Failing Reinclusion Requests? How To Uncover Those “Harder To Find” Links.
Sometimes desperate times call for desperate measures. This post is about a desperate measure.
We had a client with a manual link penalty. We did some work (using my outline from this post). Rankings started going up and traffic/conversions started boosting. Then, a few days later, the next Google Notification came in. It’s like playing digital Russian Roulette with those things – you’ll either be thrilled or be in a lot of pain.
This time Google said they “changed” our penalty, as there were still some spammy links out there.

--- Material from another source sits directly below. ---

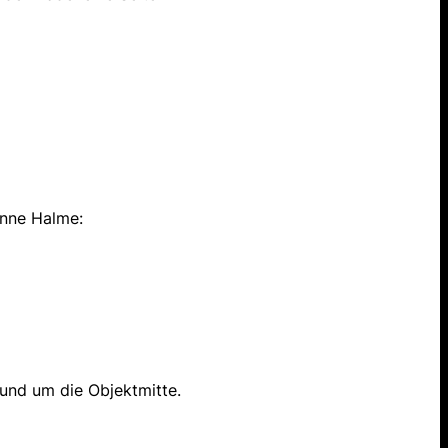
ünne Halme:
und um die Objektmitte.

Remember, not all penalties have the same impact. Clearly ours was lessened (which was continually proven in the weeks to follow), but our client – rightfully so – wanted to have the whole penalty removed. The problem was we couldn’t find anymore bad links. Everything from Ahrefs, OSE, Google Webmaster Tools, Bing Webmaster Tools, and Majestic (etc.) was classified and handled appropriately.
Google’s notifications sometimes show some additional samples of poisonous links. This time we were showed only two links of forum spam, something we found zero instances of previously. Old school, dirty forum spam usually is belched out in huge, automated waves. We asked the client, who asked their previous vendors, if they had any knowledge of the link spamming. Nobody knew anything about it, so any chance of getting a list of these URLs (which was probably very low anyway) was now nil. But how did we miss all of it?
The problem was, this forum spam was so deep in the index that the major tools couldn’t find them. Even Google’s Webmaster Tools report didn’t reveal them. That’s right – Google’s notification was showing us links existing, but weren’t even giving us insight into those links through Webmaster Tools. They never got any clicks so we weren’t finding them in Google Analytics. Google’s vague link reporting functions and vague, boilerplate notifications weren’t helping us help them.
The only way to find these deep links was through the use of Google’s search engine. Unless you have a staff of hundreds and nothing but time to manually pull results and analyze one by one, this didn’t seem possible. But we came up with with a reasonably easy process using Cognitive SEO, Scrapebox, Screaming Frog, and good old Excel, to try to emulate this activity with at least some success.
Note: I feel obligated to tell you that this is not going to be an exhaustive solution. I don’t think there is one. There’s limitations to what Google will actually serve and what the tools listed in the post can actually do. To give you some good news, Google will likely release you from a penalty even though you didn’t clean up every single spammy link. All the clients I’ve gotten out of the doghouse still had some spam out there we weren’t able to find. To Google’s credit, at least they seem to understand that. Hopefully this process will help you out enough to get the job done when your repeated reinclusions are denied (even after really, really trying).
Determining the footprints
We’re going to have to beat Google into giving us opportunity. The problem is, we’re going to get a serious amount of noise in the process.
We know the inanchor: operator can be helpful. It’s not as powerful as we’d like, but it’s the best we have. A search in google like inanchor:”bill sebald” will ask Google to return sites that link using “bill sebald” as anchor text. This will be very valuable… as long as we know the anchor text.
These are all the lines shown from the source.